France has proposed that the European Union gradually impose methane emissions limits on gas imported into the 27-country bloc, a move that would attempt to leverage Europe’s position as a major fossil fuel buyer to tackle the potent greenhouse gas.
Methane is the second biggest cause of climate change after carbon dioxide. In the short term it has a far higher warming effect, meaning rapid cuts in methane emissions are crucial if the world is to limit global warming.
EU countries and lawmakers are negotiating a law that would force oil and gas producers in Europe to stop intentionally releasing methane, and fix leaks in their infrastructure, where the potent greenhouse gas can escape into the atmosphere.

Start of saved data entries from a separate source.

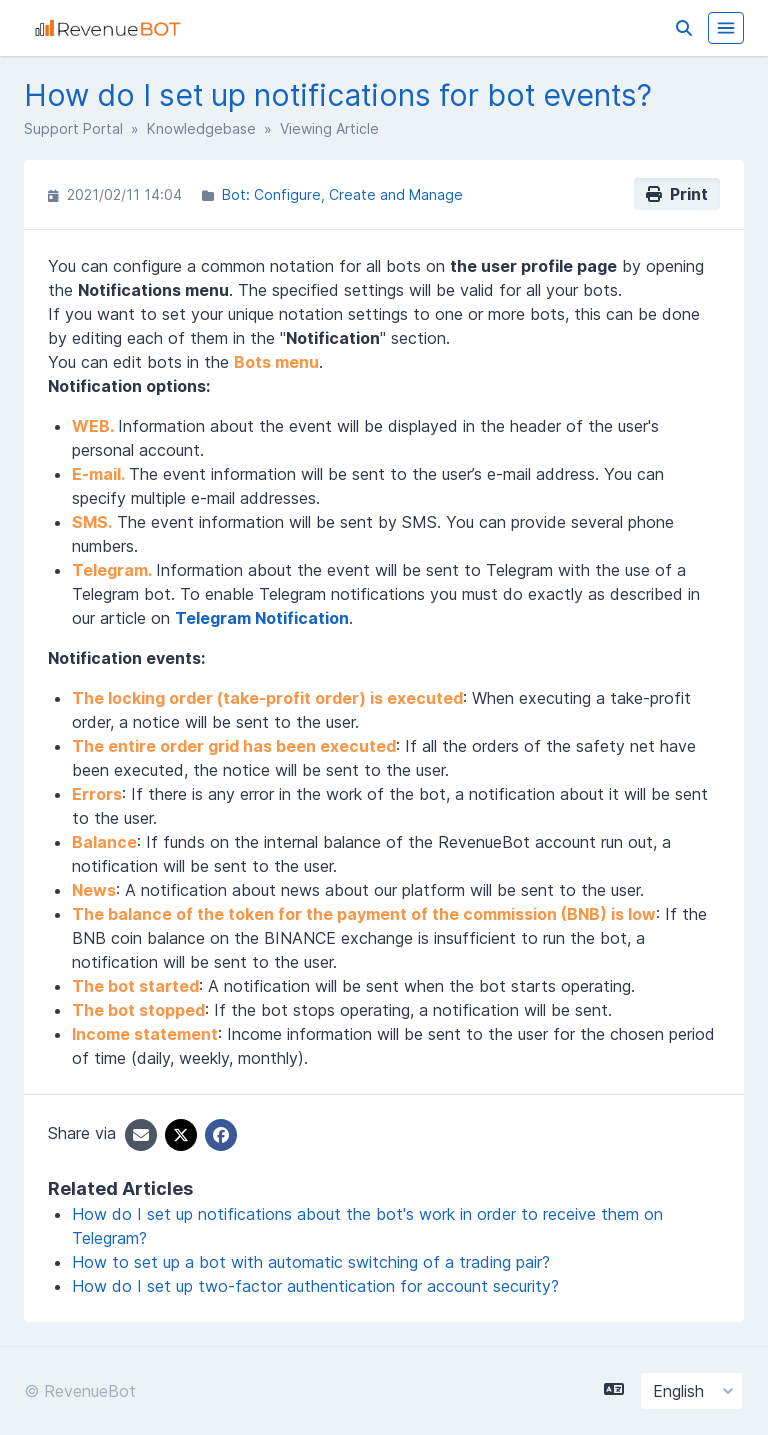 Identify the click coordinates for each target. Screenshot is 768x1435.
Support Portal (73, 128)
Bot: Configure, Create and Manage (342, 194)
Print (677, 194)
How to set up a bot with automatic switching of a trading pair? (311, 1262)
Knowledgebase (201, 128)
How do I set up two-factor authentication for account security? (315, 1286)
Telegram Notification (262, 618) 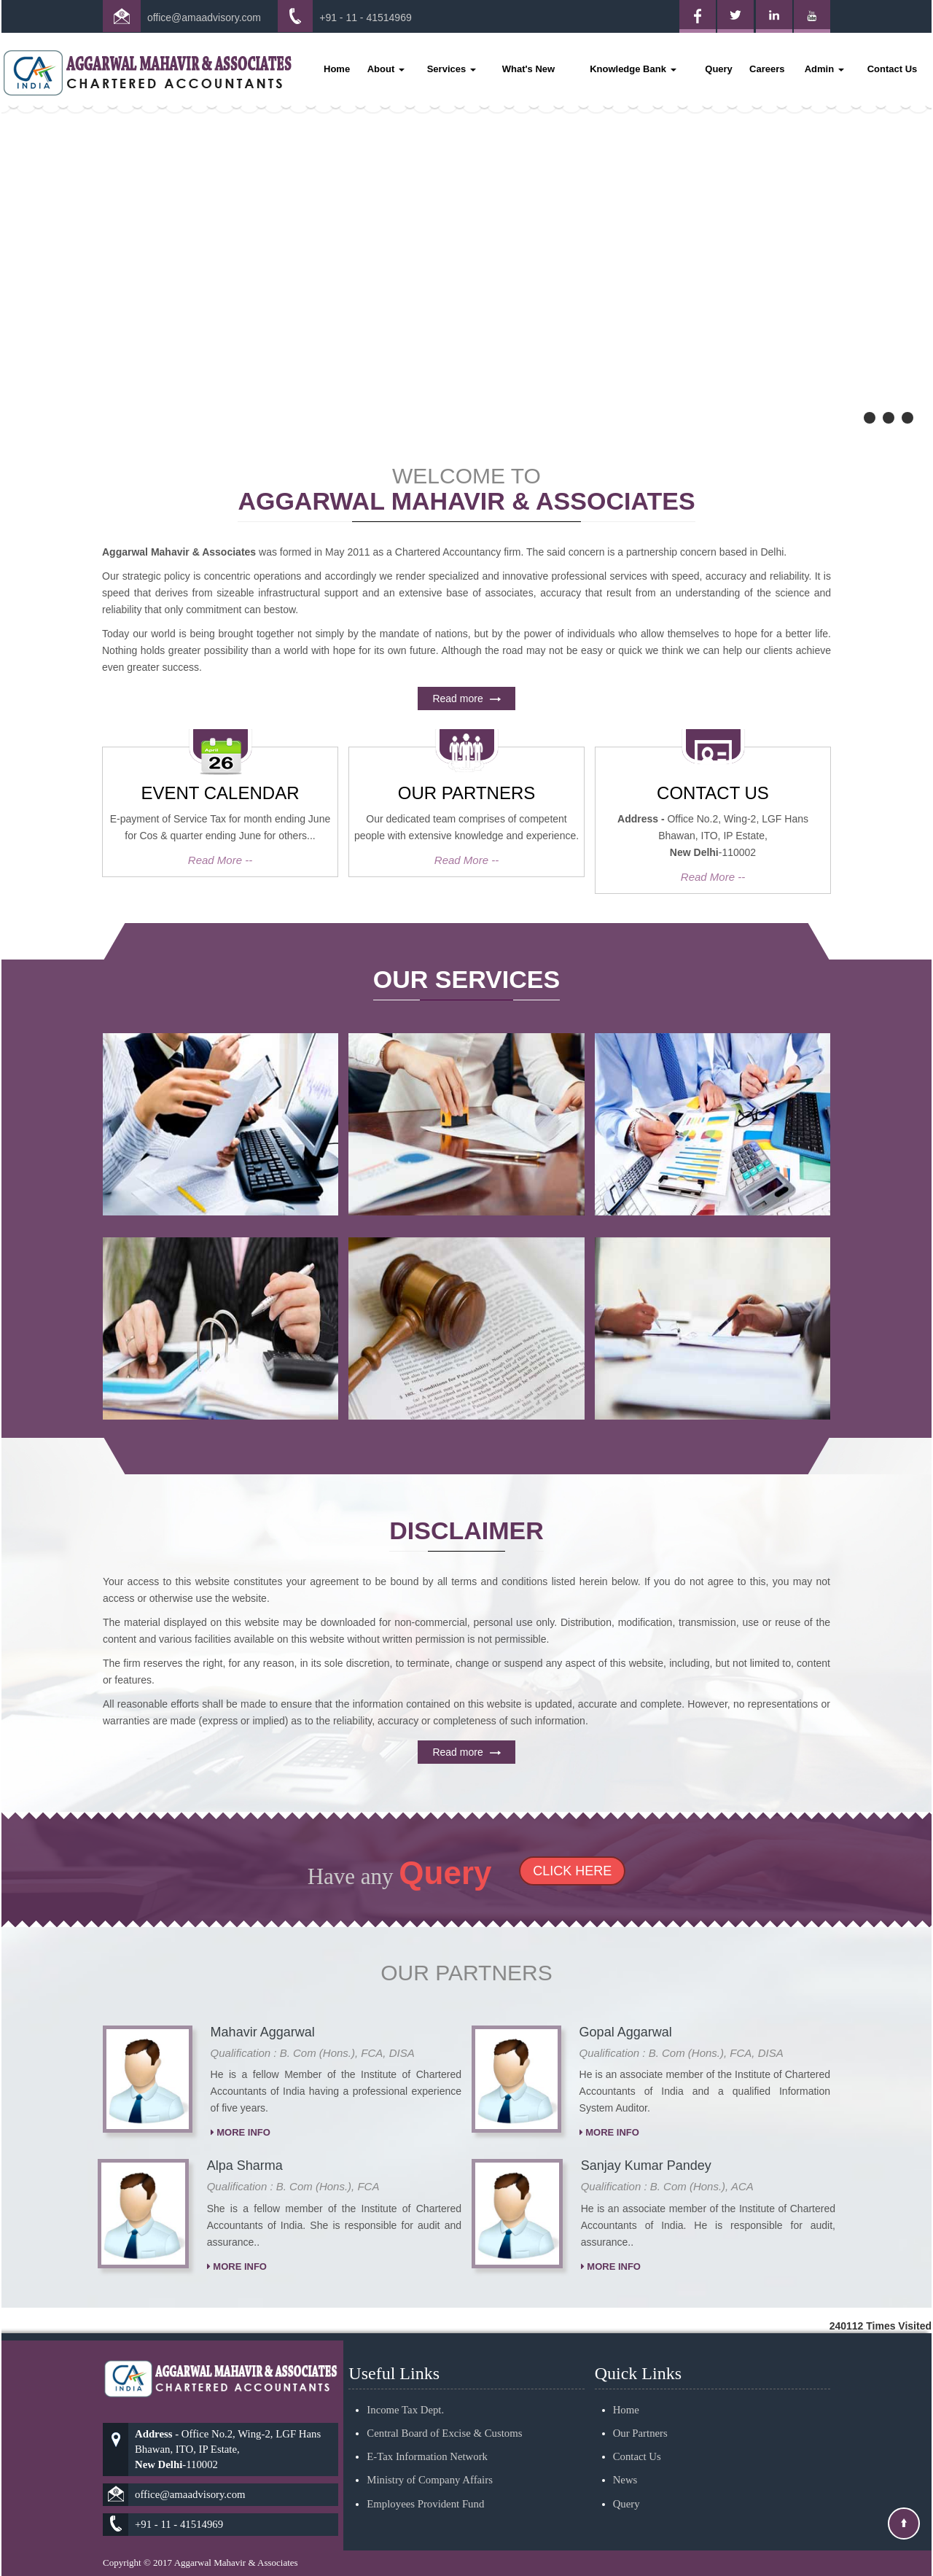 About (386, 68)
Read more (467, 761)
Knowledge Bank (633, 68)
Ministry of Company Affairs (430, 2417)
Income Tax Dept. (405, 2347)
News (625, 2417)
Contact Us (892, 68)
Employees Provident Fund (425, 2440)
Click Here (509, 1871)
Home (337, 68)
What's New (528, 68)
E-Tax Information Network (427, 2394)
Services (451, 68)
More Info (240, 2195)
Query (719, 68)
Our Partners (640, 2370)
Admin (824, 68)
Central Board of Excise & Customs (444, 2370)
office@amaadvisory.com (204, 17)
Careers (766, 68) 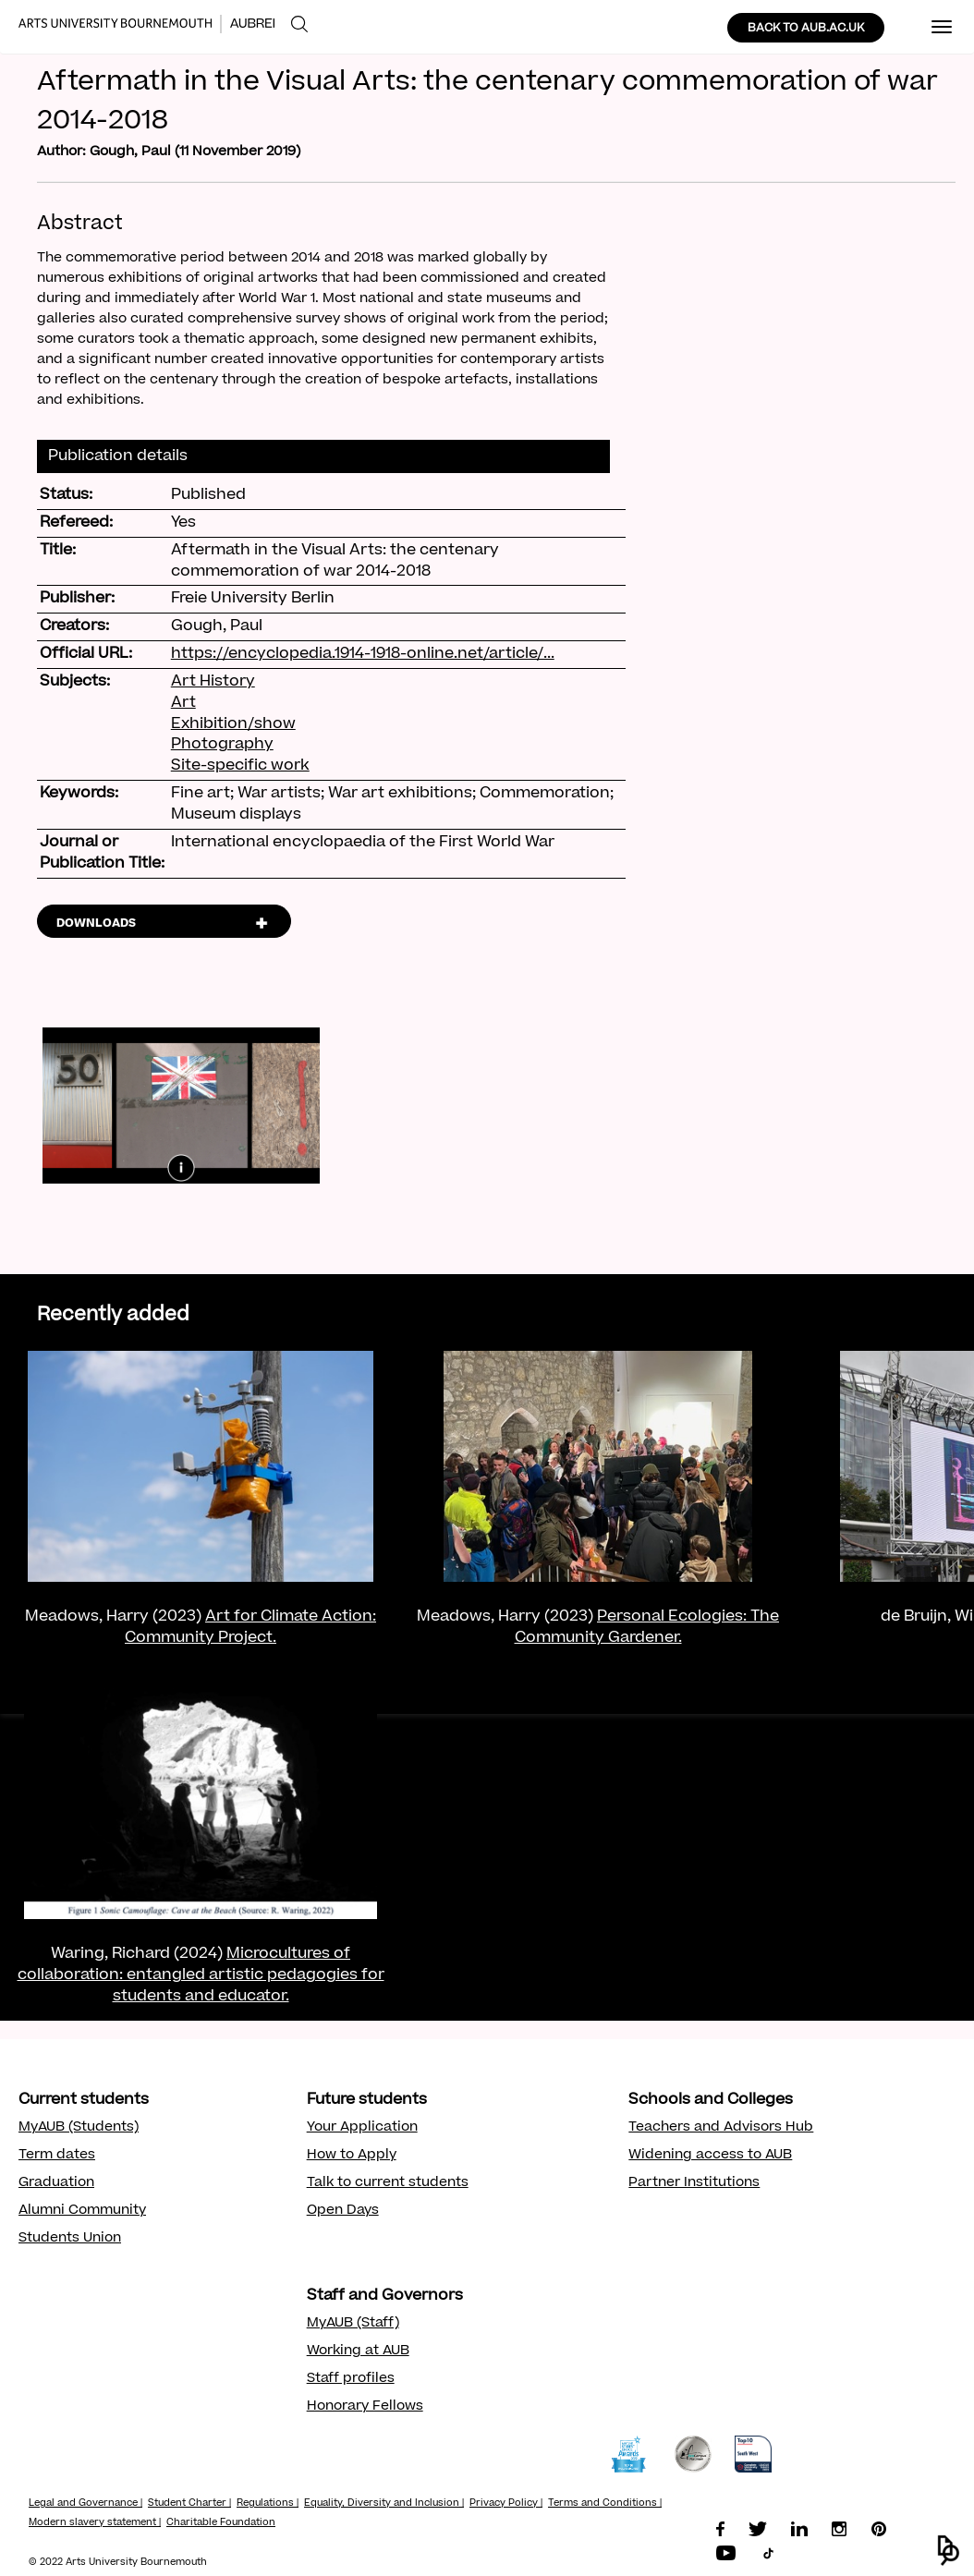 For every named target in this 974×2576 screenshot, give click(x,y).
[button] (948, 2550)
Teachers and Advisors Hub (720, 2127)
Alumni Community (82, 2211)
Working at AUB (358, 2351)
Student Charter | (189, 2504)
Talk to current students (388, 2183)
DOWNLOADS (96, 924)
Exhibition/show (233, 724)
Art (183, 703)
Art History (213, 681)
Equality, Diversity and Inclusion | (384, 2504)
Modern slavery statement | (95, 2523)
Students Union (69, 2238)
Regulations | (267, 2504)
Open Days (343, 2211)
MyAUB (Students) (78, 2127)
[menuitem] (299, 24)
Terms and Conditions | (605, 2504)
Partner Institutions (694, 2183)
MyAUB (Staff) (353, 2323)
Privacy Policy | (505, 2504)
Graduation (56, 2183)
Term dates (56, 2155)
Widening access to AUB (710, 2155)
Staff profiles (351, 2379)
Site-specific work (240, 766)
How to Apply (351, 2155)
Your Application (362, 2127)
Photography (222, 744)
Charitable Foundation (220, 2523)
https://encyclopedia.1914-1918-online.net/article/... (362, 654)
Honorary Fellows (365, 2406)
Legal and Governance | (85, 2504)
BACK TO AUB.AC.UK (806, 28) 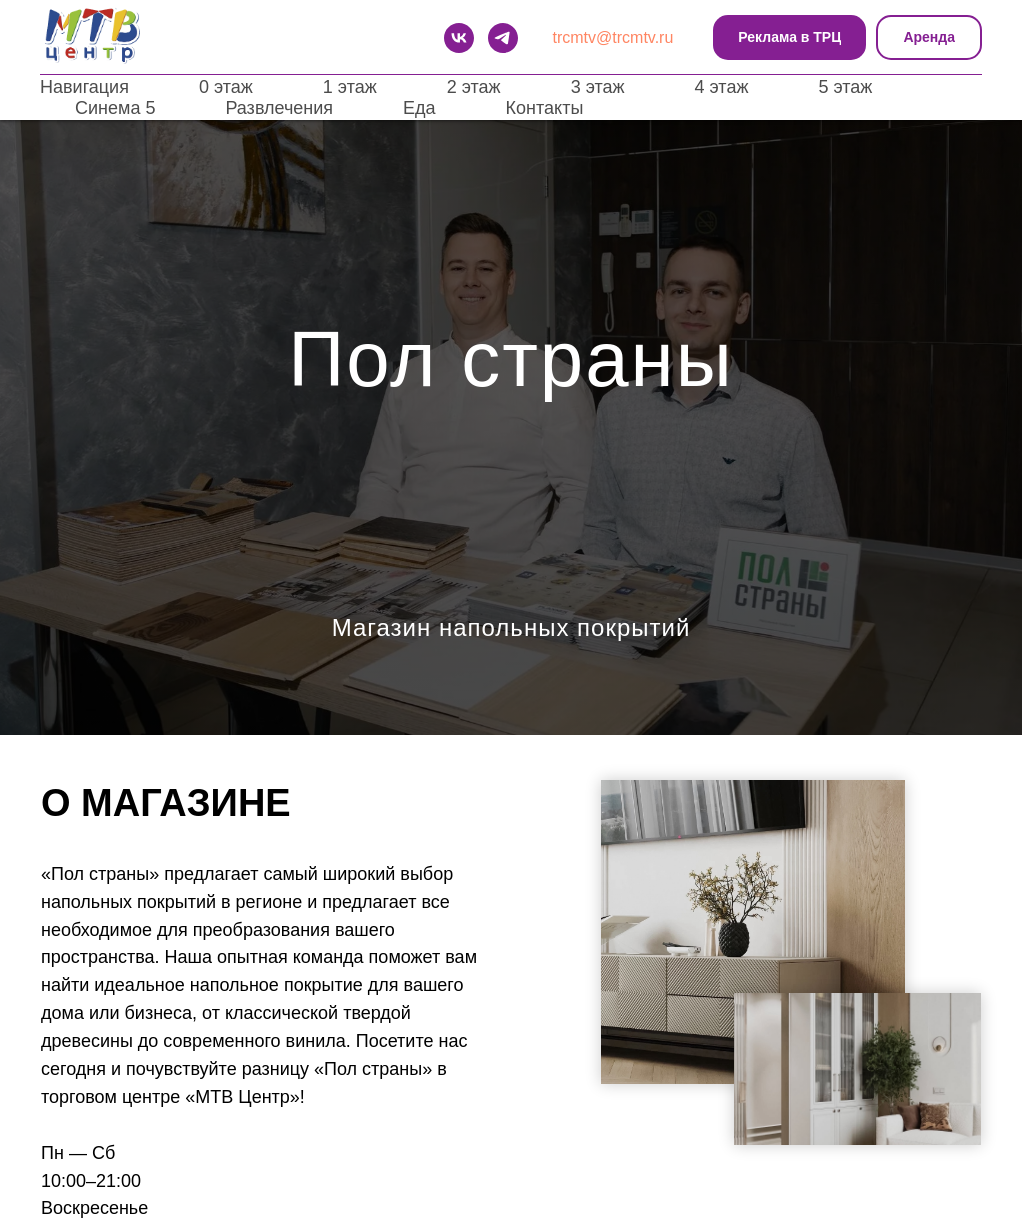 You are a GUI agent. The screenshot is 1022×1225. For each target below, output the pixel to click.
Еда (419, 108)
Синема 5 (115, 108)
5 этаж (845, 87)
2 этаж (474, 87)
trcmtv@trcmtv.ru (613, 37)
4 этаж (722, 87)
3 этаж (598, 87)
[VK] (459, 38)
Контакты (545, 108)
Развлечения (279, 108)
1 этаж (350, 87)
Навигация (84, 87)
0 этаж (226, 87)
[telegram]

EU lawmakers want the rules to also cover imported fossil fuels from 2026. EU countries have so far resisted that push – but a document seen by Reuters showed that France is now on board, and is attempting to rally support from other countries.
“Imposing methane leakage criteria on European hydrocarbon imports is a climate imperative, does not raise measurement difficulties, and is part of a global dynamic,” said France in a document shared with other EU countries.
“The EU cannot stay behind the curve on this issue,” it added.
France proposes that from 2026, importers must prove that 70% of their fossil fuel imports comply with the EU methane rules, with the share increasing each year until 100% are covered in 2029.
Some EU officials said it was not yet clear how many countries backed the proposal, which was dated Oct. 6. Germany – Europe’s biggest gas buyer – and Poland have previously said they would be willing to extend the EU rules to cover fossil fuel imports.
Hungary and Romania have previously sought weaker rules, while some countries have questioned whether it is feasible to enforce the EU’s standard abroad.
The EU imports more than 80% of its gas from countries including Norway, the United States, Algeria – and Russia, which slashed deliveries last year. Most methane emissions associated with EU gas consumption occur abroad.
The non-profit Clean Air Task Force has estimated that expanding the EU rules to cover imports could cut global methane emissions in the oil and gas sector by up to 30%.
Methane is expected to be in the spotlight at the U.N.’s COP28 climate summit in November, where conference host the United Arab Emirates plans to launch a voluntary methane-cutting pledge from oil and gas firms.